* _WHAT TO DO_
I'd like the entries repeated exactly, pictures omitted.
********************
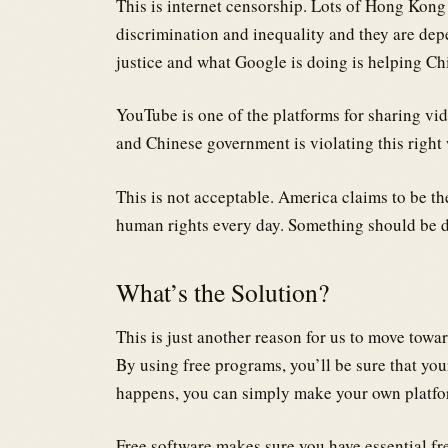
This is internet censorship. Lots of Hong Kon
discrimination and inequality and they are dep
justice and what Google is doing is helping Ch
YouTube is one of the platforms for sharing vi
and Chinese government is violating this right 
This is not acceptable. America claims to be the
human rights every day. Something should be d
What’s the Solution?
This is just another reason for us to move towa
By using free programs, you’ll be sure that you
happens, you can simply make your own platfo
Free software makes sure you have essential fr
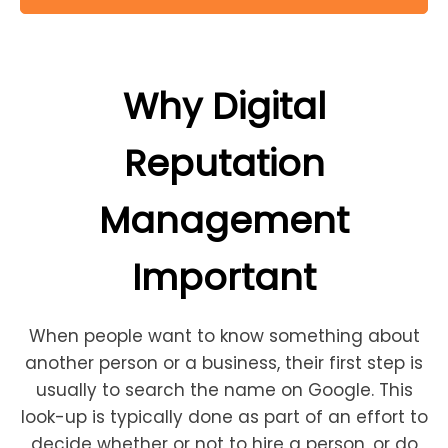
Why Digital
Reputation
Management
Important
When people want to know something about
another person or a business, their first step is
usually to search the name on Google. This
look-up is typically done as part of an effort to
decide whether or not to hire a person, or do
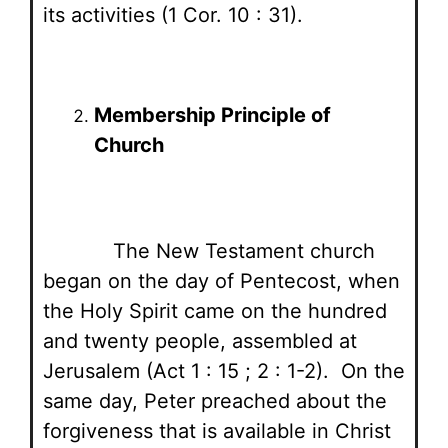
its activities (1 Cor. 10 : 31).
Membership Principle of
Church
The New Testament church
began on the day of Pentecost, when
the Holy Spirit came on the hundred
and twenty people, assembled at
Jerusalem (Act 1 : 15 ; 2 : 1-2). On the
same day, Peter preached about the
forgiveness that is available in Christ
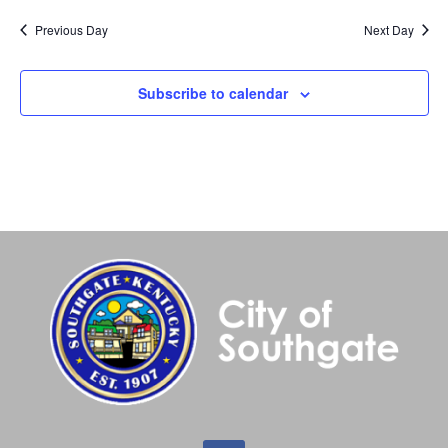
Previous Day
Next Day
Subscribe to calendar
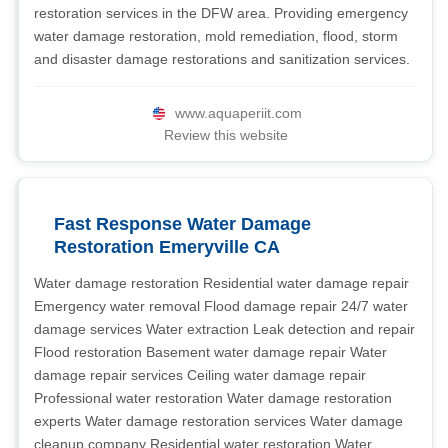
restoration services in the DFW area. Providing emergency
water damage restoration, mold remediation, flood, storm
and disaster damage restorations and sanitization services.
www.aquaperiit.com
Review this website
Fast Response Water Damage
Restoration Emeryville CA
Water damage restoration Residential water damage repair
Emergency water removal Flood damage repair 24/7 water
damage services Water extraction Leak detection and repair
Flood restoration Basement water damage repair Water
damage repair services Ceiling water damage repair
Professional water restoration Water damage restoration
experts Water damage restoration services Water damage
cleanup company Residential water restoration Water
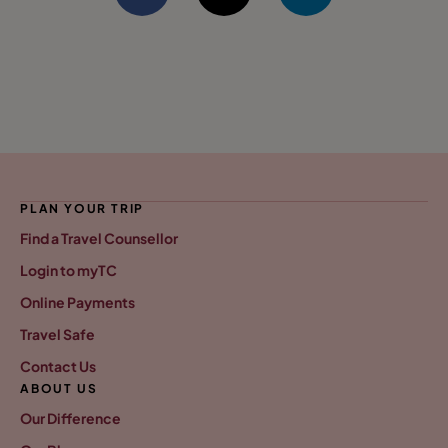
PLAN YOUR TRIP
Find a Travel Counsellor
Login to myTC
Online Payments
Travel Safe
Contact Us
ABOUT US
Our Difference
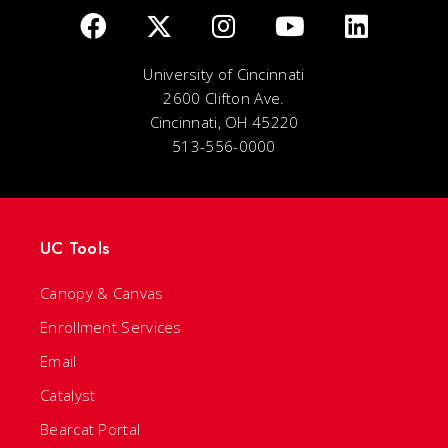
University of Cincinnati
2600 Clifton Ave.
Cincinnati, OH 45220
513-556-0000
UC Tools
Canopy & Canvas
Enrollment Services
Email
Catalyst
Bearcat Portal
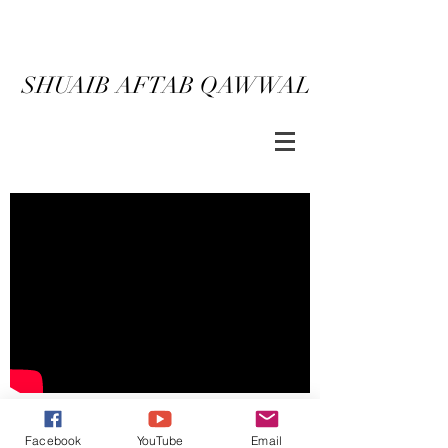
SHUAIB AFTAB QAWWAL
CONTACT
BACK
Facebook
YouTube
Email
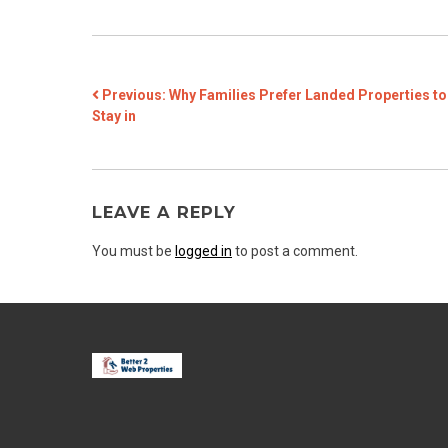
POST
Previous:
Why Families Prefer Landed Properties to
Stay in
NAVIGATION
LEAVE A REPLY
You must be
logged in
to post a comment.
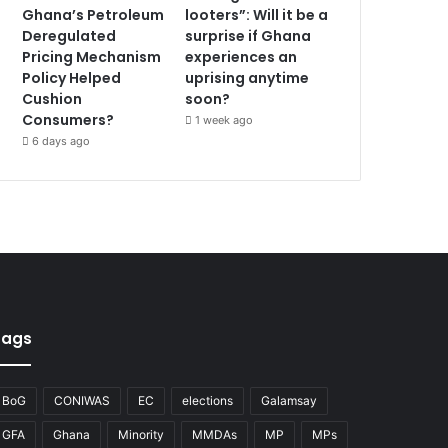
Ghana’s Petroleum
looters”: Will it be a
Deregulated
surprise if Ghana
Pricing Mechanism
experiences an
Policy Helped
uprising anytime
Cushion
soon?
Consumers?
1 week ago
6 days ago
Tags
BoG
CONIWAS
EC
elections
Galamsay
GFA
Ghana
Minority
MMDAs
MP
MPs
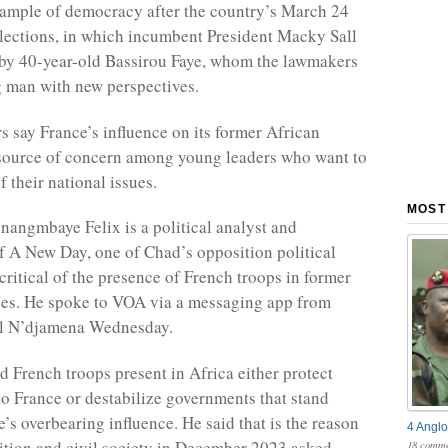
example of democracy after the country’s March 24
elections, in which incumbent President Macky Sall
by 40-year-old Bassirou Faye, whom the lawmakers
g man with new perspectives.
 say France’s influence on its former African
 source of concern among young leaders who want to
f their national issues.
MOST
angmbaye Felix is a political analyst and
f A New Day, one of Chad’s opposition political
 critical of the presence of French troops in former
ies. He spoke to VOA via a messaging app from
al N’djamena Wednesday.
d French troops present in Africa either protect
 to France or destabilize governments that stand
’s overbearing influence. He said that is the reason
4 Anglo
tion and civil society in December 2023 asked
18 comme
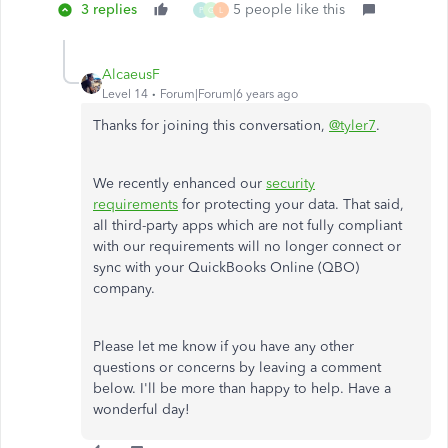
3 replies
5 people like this
P
G
L
AlcaeusF
Level 14
Forum|Forum|6 years ago
Thanks for joining this conversation,
@tyler7
.
We recently enhanced our
security
requirements
for protecting your data. That said,
all third-party apps which are not fully compliant
with our requirements will no longer connect or
sync with your QuickBooks Online (QBO)
company.
Please let me know if you have any other
questions or concerns by leaving a comment
below. I'll be more than happy to help. Have a
wonderful day!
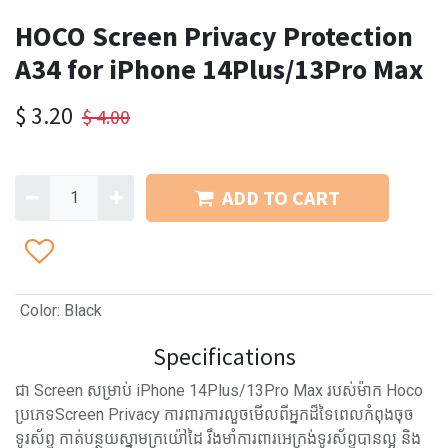
HOCO Screen Privacy Protection
A34 for iPhone 14Plus/13Pro Max
$
3.20
$
4.00
ADD TO CART
Color
:
Black
Specifications
ជា Screen សម្រាប់ iPhone 14Plus/13Pro Max របស់ម៉ាក Hoco
ប្រភេទScreen Privacy ការពារការលួចមើលពីអ្នកដ៏ទៃពេលកំពុងចុច
ទូរស័ព្ទ កាត់បន្ថយស្នាមក្រយ៉ៅដៃ រឹងមាំការពារអេក្រង់ទូរស័ព្ទបានល្អ និង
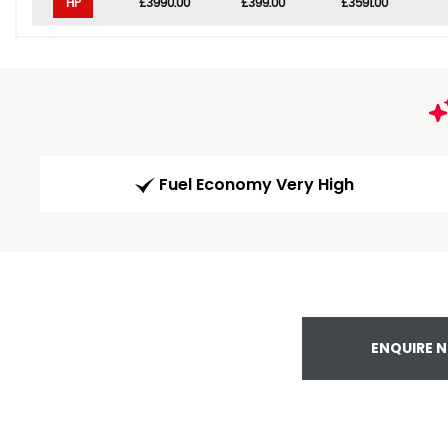
HP
£3990.00
£399.00
£3591.00
Fuel Economy Very High
ENQUIRE 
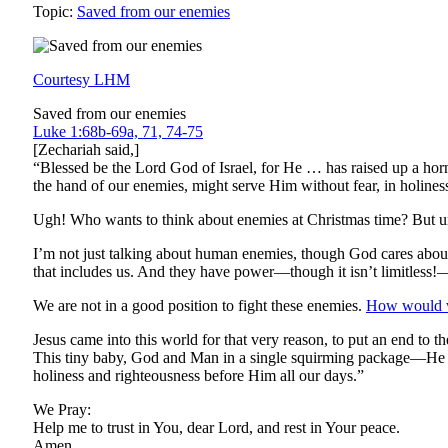
Topic:
Saved from our enemies
Courtesy LHM
Saved from our enemies
Luke 1:68b-69a, 71, 74-75
[Zechariah said,]
“Blessed be the Lord God of Israel, for He … has raised up a hor
the hand of our enemies, might serve Him without fear, in holines
Ugh! Who wants to think about enemies at Christmas time? But unf
I’m not just talking about human enemies, though God cares abo
that includes us. And they have power—though it isn’t limitless!
We are not in a good position to fight these enemies.
How would w
Jesus came into this world for that very reason, to put an end to t
This tiny baby, God and Man in a single squirming package—He is
holiness and righteousness before Him all our days.”
We Pray:
Help me to trust in You, dear Lord, and rest in Your peace.
Amen.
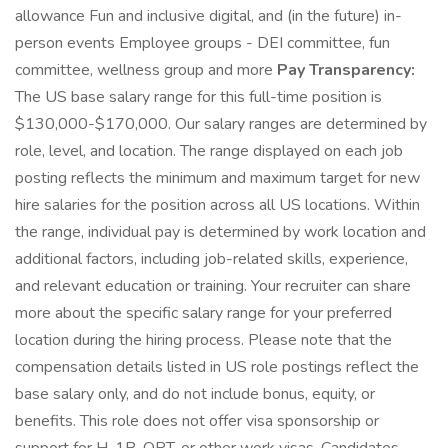
allowance Fun and inclusive digital, and (in the future) in-
person events Employee groups - DEI committee, fun
committee, wellness group and more
Pay Transparency:
The US base salary range for this full-time position is
$130,000-$170,000. Our salary ranges are determined by
role, level, and location. The range displayed on each job
posting reflects the minimum and maximum target for new
hire salaries for the position across all US locations. Within
the range, individual pay is determined by work location and
additional factors, including job-related skills, experience,
and relevant education or training. Your recruiter can share
more about the specific salary range for your preferred
location during the hiring process. Please note that the
compensation details listed in US role postings reflect the
base salary only, and do not include bonus, equity, or
benefits. This role does not offer visa sponsorship or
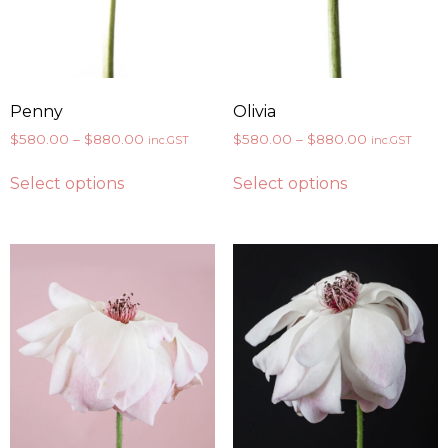
Penny
Olivia
$
580.00
–
$
880.00
$
580.00
–
$
880.00
inc.GST
inc.GST
Select options
Select options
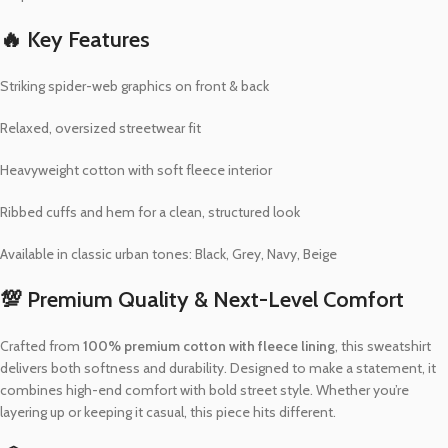
🔥 Key Features
Striking spider-web graphics on front & back
Relaxed, oversized streetwear fit
Heavyweight cotton with soft fleece interior
Ribbed cuffs and hem for a clean, structured look
Available in classic urban tones: Black, Grey, Navy, Beige
💯 Premium Quality & Next-Level Comfort
Crafted from
100% premium cotton with fleece lining
, this sweatshirt
delivers both softness and durability. Designed to make a statement, it
combines high-end comfort with bold street style. Whether you’re
layering up or keeping it casual, this piece hits different.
********************
* _TASK ANSWER_
This is internet censorship. Lots of Hong Kon
discrimination and inequality and they are dep
justice and what Google is doing is helping Ch
YouTube is one of the platforms for sharing vi
and Chinese government is violating this right 
This is not acceptable. America claims to be the
human rights every day. Something should be d
What’s the Solution?
This is just another reason for us to move towa
By using free programs, you’ll be sure that you
happens, you can simply make your own platfo
Free software makes sure you have essential fr
Why Digital
Reputation
Management
Important
When people want to know something about
another person or a business, their first step is
usually to search the name on Google. This
look-up is typically done as part of an effort to
decide whether or not to hire a person, or do
its activities (1 Cor. 10 : 31).
Membership Principle of
Church
The New Testament church
began on the day of Pentecost, when
the Holy Spirit came on the hundred
and twenty people, assembled at
Jerusalem (Act 1 : 15 ; 2 : 1-2). On the
same day, Peter preached about the
forgiveness that is available in Christ
Previous Day
Next Day
Subscribe to calendar
restoration services in the DFW area. Providing emergency
water damage restoration, mold remediation, flood, storm
and disaster damage restorations and sanitization services.
www.aquaperiit.com
Review this website
Fast Response Water Damage
Restoration Emeryville CA
Water damage restoration Residential water damage repair
Emergency water removal Flood damage repair 24/7 water
damage services Water extraction Leak detection and repair
Flood restoration Basement water damage repair Water
damage repair services Ceiling water damage repair
Professional water restoration Water damage restoration
experts Water damage restoration services Water damage
cleanup company Residential water restoration Water
PLAN YOUR TRIP
Find a Travel Counsellor
Login to myTC
Online Payments
Travel Safe
Contact Us
ABOUT US
Our Difference
University of Cincinnati
2600 Clifton Ave.
Cincinnati, OH 45220
513-556-0000
UC Tools
Canopy & Canvas
Enrollment Services
Email
Catalyst
Bearcat Portal
SHUAIB AFTAB QAWWAL
CONTACT
BACK
Facebook
YouTube
Email
POST
Previous:
Why Families Prefer Landed Properties to
Stay in
NAVIGATION
LEAVE A REPLY
You must be
logged in
to post a comment.
Ghana’s Petroleum
looters”: Will it be a
Deregulated
surprise if Ghana
Pricing Mechanism
experiences an
Policy Helped
uprising anytime
Cushion
soon?
Consumers?
1 week ago
6 days ago
Tags
BoG
CONIWAS
EC
elections
Galamsay
GFA
Ghana
Minority
MMDAs
MP
MPs
example of democracy after the country’s March 24
elections, in which incumbent President Macky Sall
by 40-year-old Bassirou Faye, whom the lawmakers
g man with new perspectives.
 say France’s influence on its former African
 source of concern among young leaders who want to
f their national issues.
MOST
angmbaye Felix is a political analyst and
f A New Day, one of Chad’s opposition political
 critical of the presence of French troops in former
ies. He spoke to VOA via a messaging app from
al N’djamena Wednesday.
d French troops present in Africa either protect
 to France or destabilize governments that stand
’s overbearing influence. He said that is the reason
4 Anglo
tion and civil society in December 2023 asked
18 comme
3 replies
5 people like this
P
G
L
AlcaeusF
Level 14
Forum|Forum|6 years ago
Thanks for joining this conversation,
@tyler7
.
We recently enhanced our
security
requirements
for protecting your data. That said,
all third-party apps which are not fully compliant
with our requirements will no longer connect or
sync with your QuickBooks Online (QBO)
company.
Please let me know if you have any other
questions or concerns by leaving a comment
below. I'll be more than happy to help. Have a
wonderful day!
HOCO Screen Privacy Protection
A34 for iPhone 14Plus/13Pro Max
$
3.20
$
4.00
ADD TO CART
Color
:
Black
Specifications
ជា Screen សម្រាប់ iPhone 14Plus/13Pro Max របស់ម៉ាក Hoco
ប្រភេទScreen Privacy ការពារការលួចមើលពីអ្នកដ៏ទៃពេលកំពុងចុច
ទូរស័ព្ទ កាត់បន្ថយស្នាមក្រយ៉ៅដៃ រឹងមាំការពារអេក្រង់ទូរស័ព្ទបានល្អ និង
HP
£3990.00
£399.00
£3591.00
Fuel Economy Very High
ENQUIRE 
Topic:
Saved from our enemies
Courtesy LHM
Saved from our enemies
Luke 1:68b-69a, 71, 74-75
[Zechariah said,]
“Blessed be the Lord God of Israel, for He … has raised up a hor
the hand of our enemies, might serve Him without fear, in holines
Ugh! Who wants to think about enemies at Christmas time? But unf
I’m not just talking about human enemies, though God cares abo
that includes us. And they have power—though it isn’t limitless!
We are not in a good position to fight these enemies.
How would w
Jesus came into this world for that very reason, to put an end to t
This tiny baby, God and Man in a single squirming package—He is
holiness and righteousness before Him all our days.”
We Pray:
Help me to trust in You, dear Lord, and rest in Your peace.
Amen.
allowance Fun and inclusive digital, and (in the future) in-
person events Employee groups - DEI committee, fun
committee, wellness group and more
Pay Transparency:
The US base salary range for this full-time position is
$130,000-$170,000. Our salary ranges are determined by
role, level, and location. The range displayed on each job
posting reflects the minimum and maximum target for new
hire salaries for the position across all US locations. Within
the range, individual pay is determined by work location and
additional factors, including job-related skills, experience,
and relevant education or training. Your recruiter can share
more about the specific salary range for your preferred
location during the hiring process. Please note that the
compensation details listed in US role postings reflect the
base salary only, and do not include bonus, equity, or
benefits. This role does not offer visa sponsorship or
Penny
Olivia
$
580.00
–
$
880.00
$
580.00
–
$
880.00
inc.GST
inc.GST
Select options
Select options
🔥 Key Features
Striking spider-web graphics on front & back
Relaxed, oversized streetwear fit
Heavyweight cotton with soft fleece interior
Ribbed cuffs and hem for a clean, structured look
Available in classic urban tones: Black, Grey, Navy, Beige
💯 Premium Quality & Next-Level Comfort
Crafted from
100% premium cotton with fleece lining
, this sweatshirt
delivers both softness and durability. Designed to make a statement, it
combines high-end comfort with bold street style. Whether you’re
layering up or keeping it casual, this piece hits different.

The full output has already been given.